- Incumbent Joy Allen since 13 May 2021
- Police and Crime Commissioner of Durham Constabulary
- Reports to: Durham Police and Crime Panel
- Appointer: Electorate of County Durham and Darlington
- Term length: Four years
- Constituting instrument: Police Reform and Social Responsibility Act 2011
- Precursor: Durham Police Authority
- Inaugural holder: Ron Hogg
- Formation: 22 November 2012
- Deputy: Deputy Police and Crime Commissioner
- Salary: £73,300
- Website: https://www.durham-pcc.gov.uk

= Durham Police and Crime Commissioner =

Elected official in northern England

The Durham Police and Crime Commissioner is the elected official who sets out the way crime is tackled by Durham Constabulary in the English county of County Durham. The post was created in November 2012, following an election held on 15 November 2012, and replaced the Durham Police Authority.

The first holder of the post was Ron Hogg, who represented the Labour Party. He died on 17 December 2019. The position was then held by Steve White, in an acting capacity. White was appointed by the Labour-controlled Durham Police and Crime Panel on 20 September 2019, after Hogg fell ill. White was a former official of the Police Federation. He had been the chief executive officer of the Durham Police and Crime Commissioner's office before his appointment.

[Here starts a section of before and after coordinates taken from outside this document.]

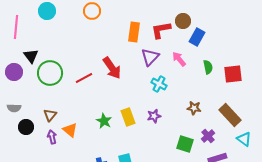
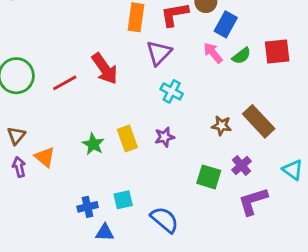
pink arrow: (179, 59) -> (213, 53), moved
green semicircle: (208, 67) -> (241, 56), moved, turned 64
red square: (233, 74) -> (277, 51), moved
brown rectangle: (230, 115) -> (259, 121), moved

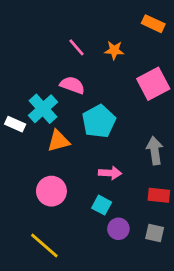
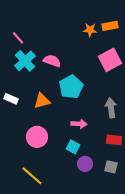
orange rectangle: (153, 24) -> (110, 26), moved, turned -35
pink line: (77, 47) -> (18, 38), moved
orange star: (114, 50) -> (90, 30), moved
cyan cross: (43, 109) -> (25, 61), moved
white rectangle: (15, 124) -> (11, 99), moved

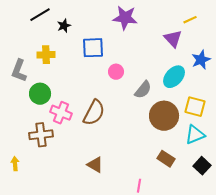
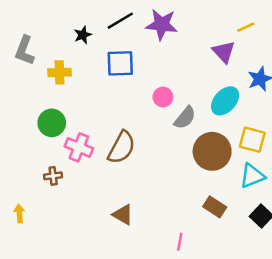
black line: (40, 15) -> (120, 21), moved
gray L-shape: (19, 71) -> (25, 50), moved
pink circle: (116, 72) -> (163, 97), moved
brown cross: (41, 135) -> (53, 176), size x0.6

At the 2021 local elections, Labour's Joy Allen was elected as the police and crime commissioner and her friend, Nigel Bryson, was appointed as her deputy. Durham had never before had a deputy police and crime commissioner. Bryson's appointment sparked claims of 'nepotism' and a member of the Police and Crime Panel suggested it was a 'job for the boys'. Allen was re-elected to the position in May 2024.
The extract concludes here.